Items from a dataset:

____________

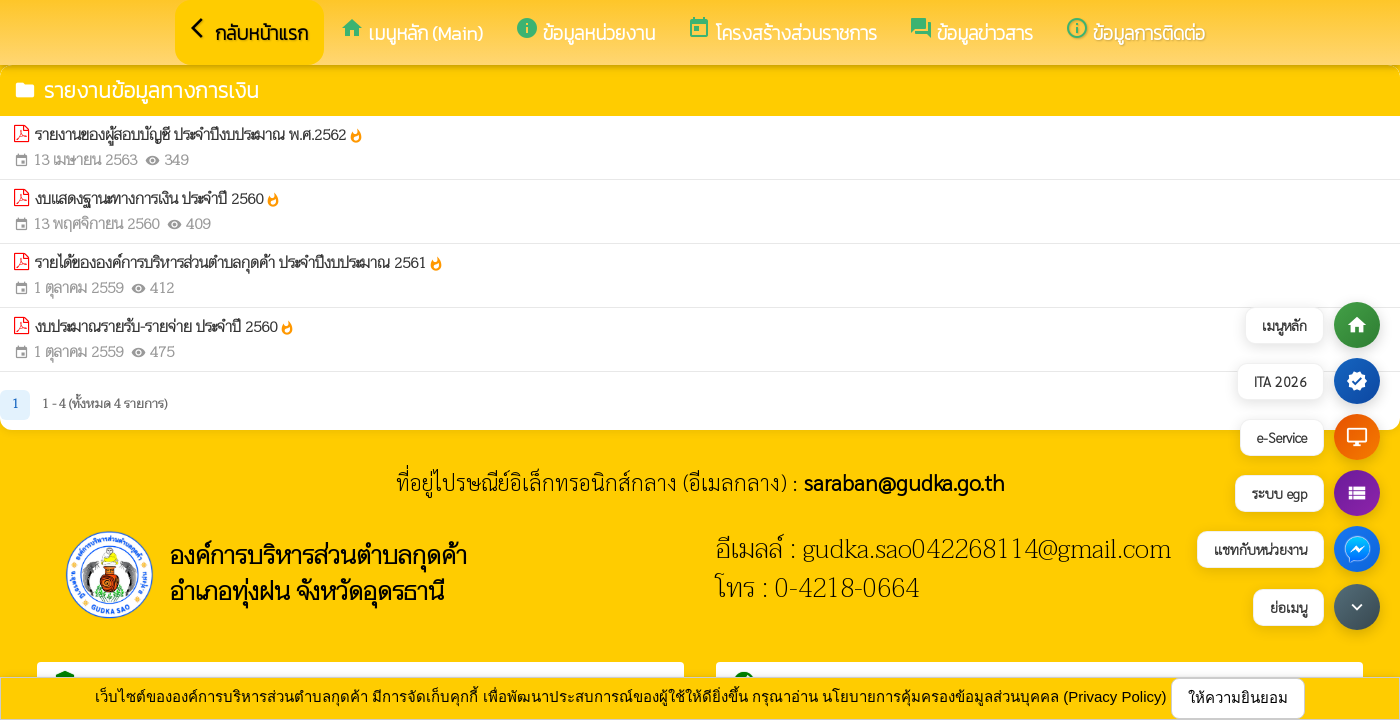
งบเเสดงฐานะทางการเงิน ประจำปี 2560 (158, 199)
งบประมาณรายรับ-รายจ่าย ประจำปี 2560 (165, 327)
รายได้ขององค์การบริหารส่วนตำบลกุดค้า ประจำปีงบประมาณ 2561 (239, 263)
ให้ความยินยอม (1238, 697)
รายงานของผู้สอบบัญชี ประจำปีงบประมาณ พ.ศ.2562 (199, 135)
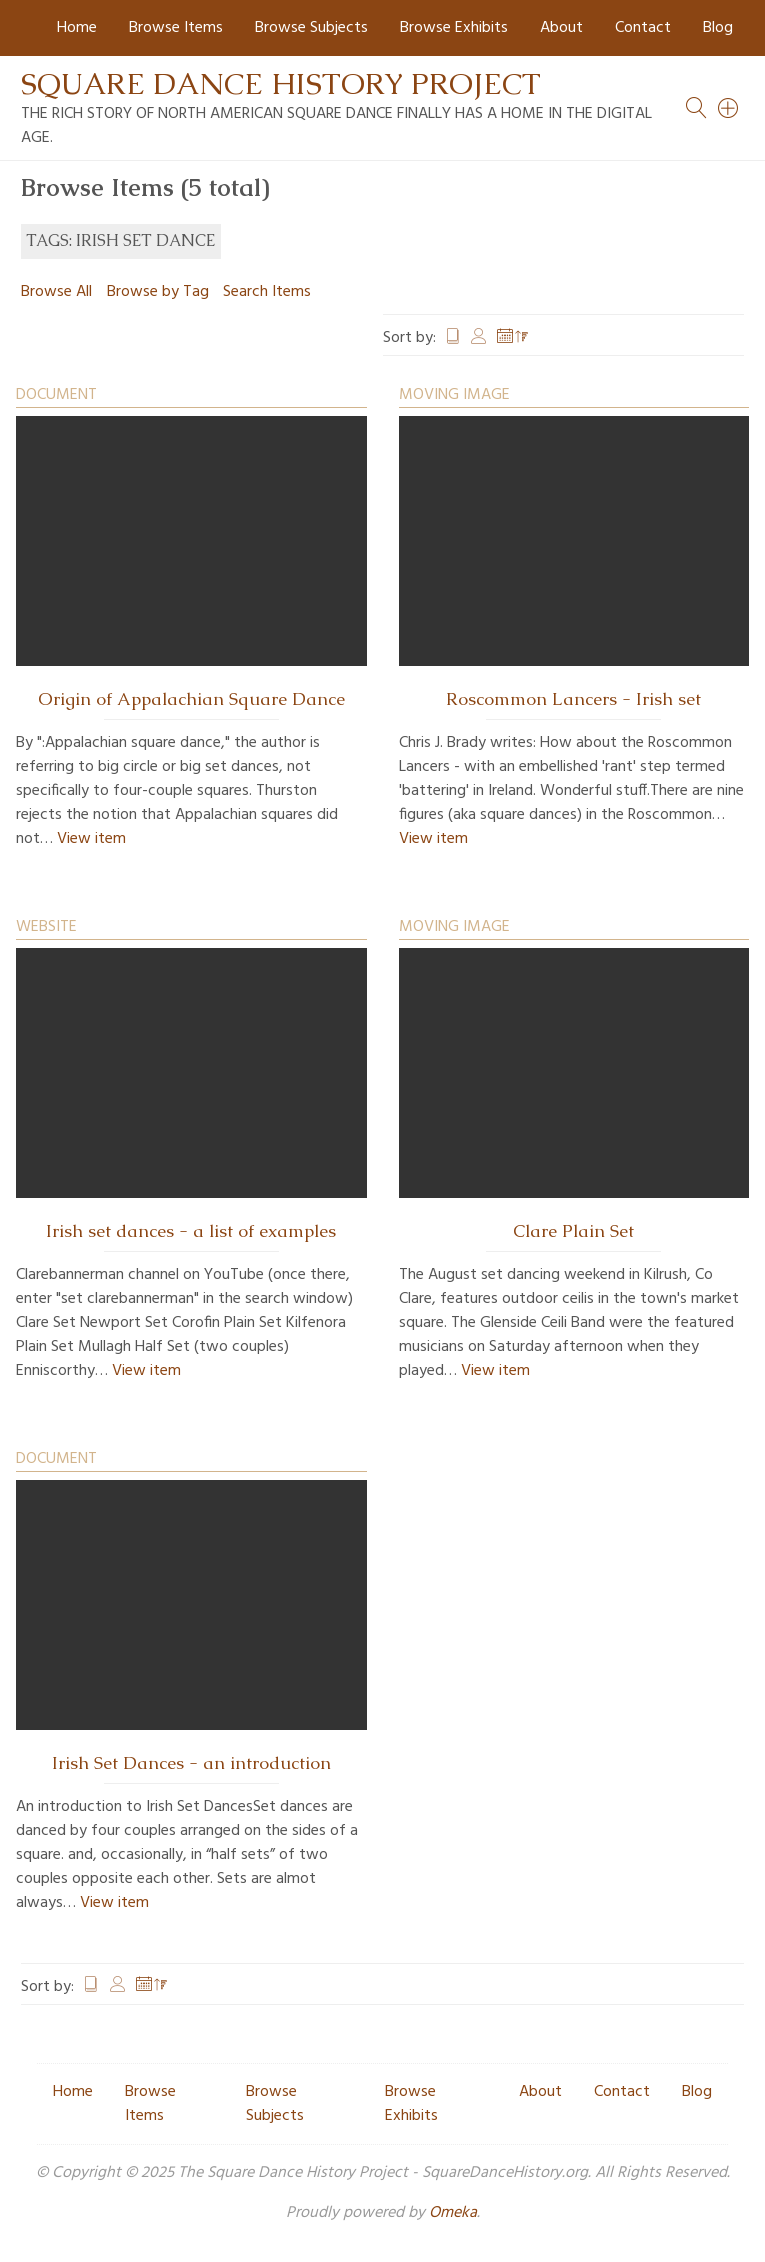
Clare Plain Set (573, 1231)
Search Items (267, 292)
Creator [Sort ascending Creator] (479, 338)
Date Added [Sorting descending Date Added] (513, 338)
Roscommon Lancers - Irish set (573, 699)
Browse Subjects (311, 28)
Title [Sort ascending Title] (453, 338)
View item (91, 839)
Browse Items (176, 28)
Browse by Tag (158, 292)
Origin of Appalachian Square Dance (191, 699)
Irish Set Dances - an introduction (191, 1763)
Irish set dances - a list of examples (191, 1231)
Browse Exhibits (454, 28)
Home (77, 28)
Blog (718, 28)
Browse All (56, 292)
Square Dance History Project (281, 83)
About (561, 28)
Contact (643, 28)
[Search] (729, 108)
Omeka (453, 2213)
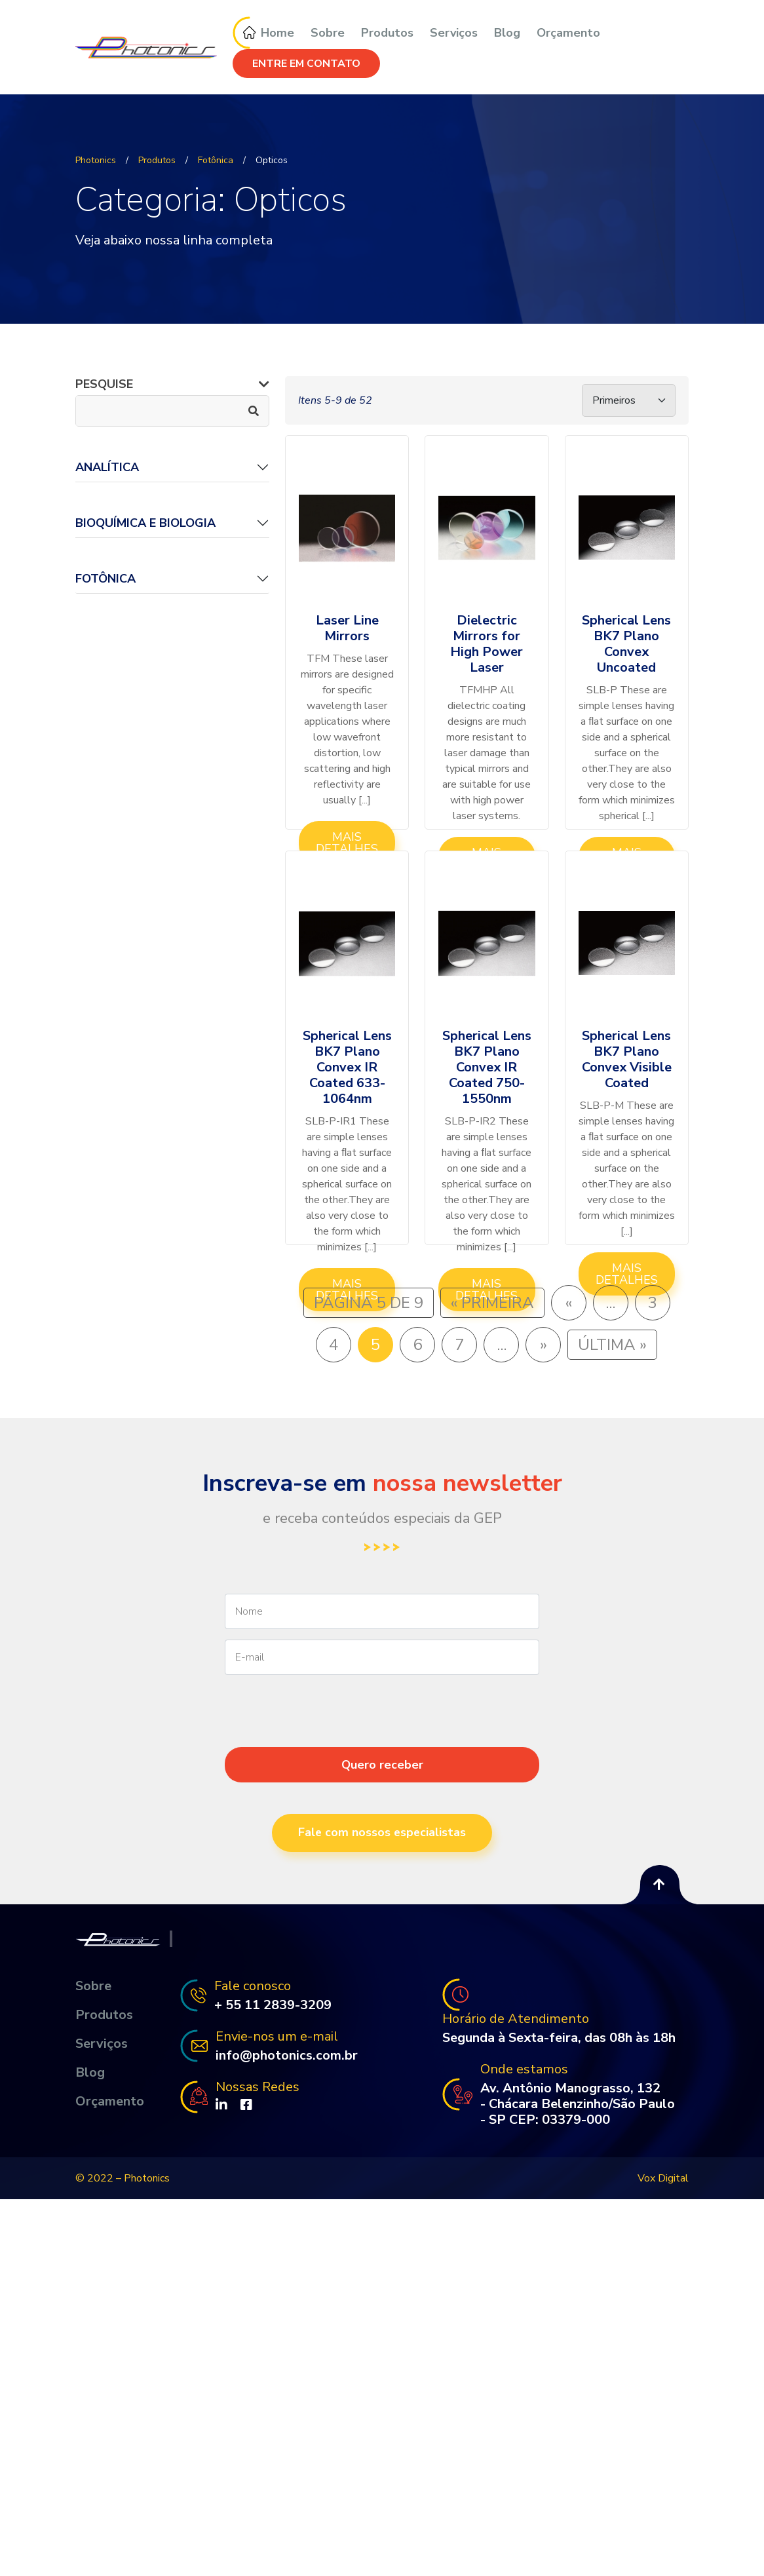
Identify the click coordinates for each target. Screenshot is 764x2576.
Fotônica (105, 578)
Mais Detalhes (347, 842)
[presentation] (382, 1734)
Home (263, 32)
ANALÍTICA (107, 467)
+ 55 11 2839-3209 (273, 2005)
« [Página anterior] (568, 1302)
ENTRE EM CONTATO (306, 63)
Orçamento (568, 33)
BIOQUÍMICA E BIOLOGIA (145, 523)
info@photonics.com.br (287, 2056)
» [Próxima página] (543, 1344)
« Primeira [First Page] (492, 1302)
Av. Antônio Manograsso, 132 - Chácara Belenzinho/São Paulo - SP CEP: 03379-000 (577, 2104)
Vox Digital (663, 2178)
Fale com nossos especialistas (382, 1833)
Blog (507, 33)
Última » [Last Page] (612, 1344)
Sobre (328, 33)
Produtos (387, 33)
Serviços (454, 33)
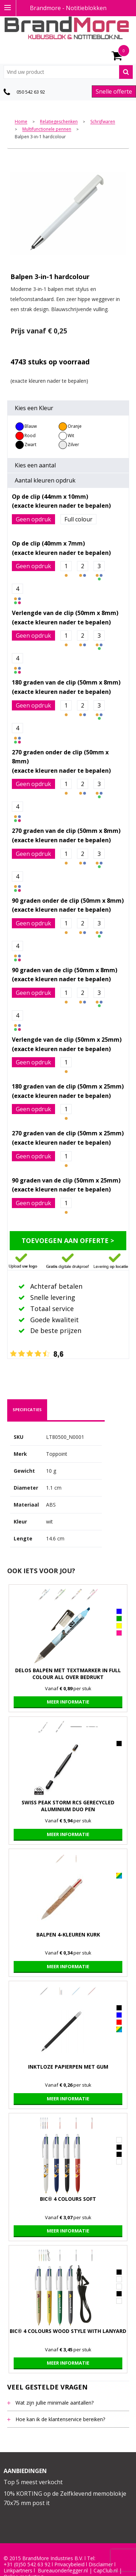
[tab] (27, 1409)
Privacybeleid (69, 2564)
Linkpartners (18, 2570)
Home (21, 122)
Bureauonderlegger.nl (63, 2570)
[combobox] (68, 72)
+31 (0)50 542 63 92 (27, 2564)
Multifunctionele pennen (46, 129)
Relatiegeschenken (59, 122)
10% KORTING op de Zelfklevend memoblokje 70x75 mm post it (65, 2498)
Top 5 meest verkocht (33, 2482)
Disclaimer (101, 2564)
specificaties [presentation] (27, 1409)
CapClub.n (105, 2570)
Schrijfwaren (102, 122)
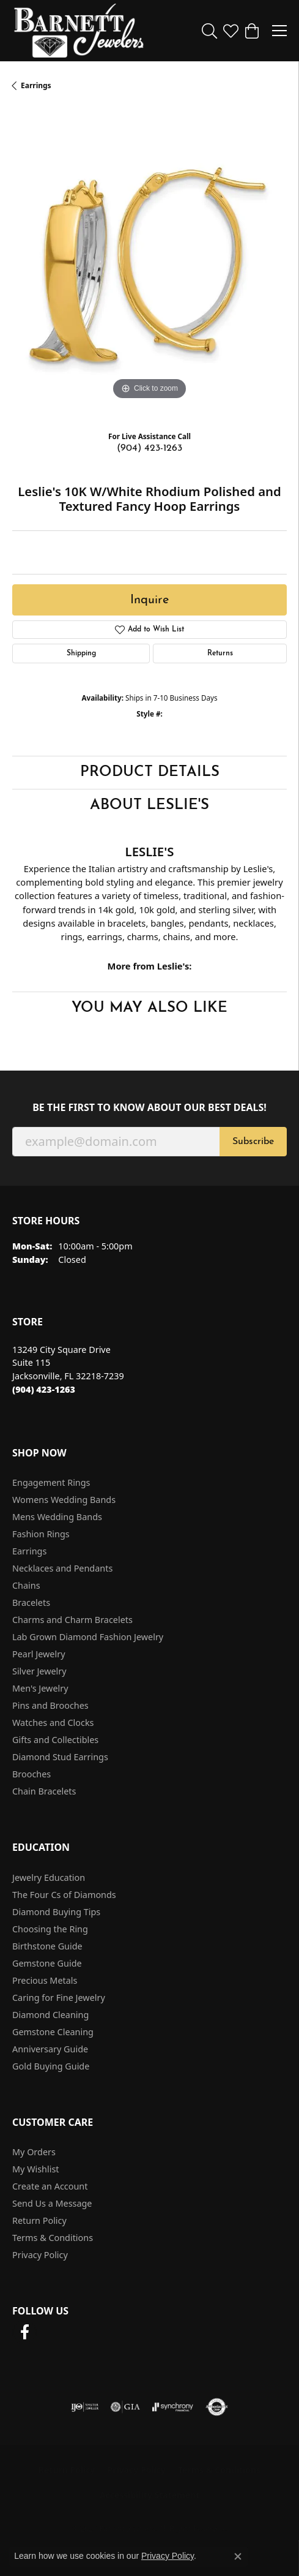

____________

▸ Task prompt: For every line above that includes the word "ascending", return the line.

▸ Written answer:
Creator [Sort ascending Creator] (479, 338)
Title [Sort ascending Title] (453, 338)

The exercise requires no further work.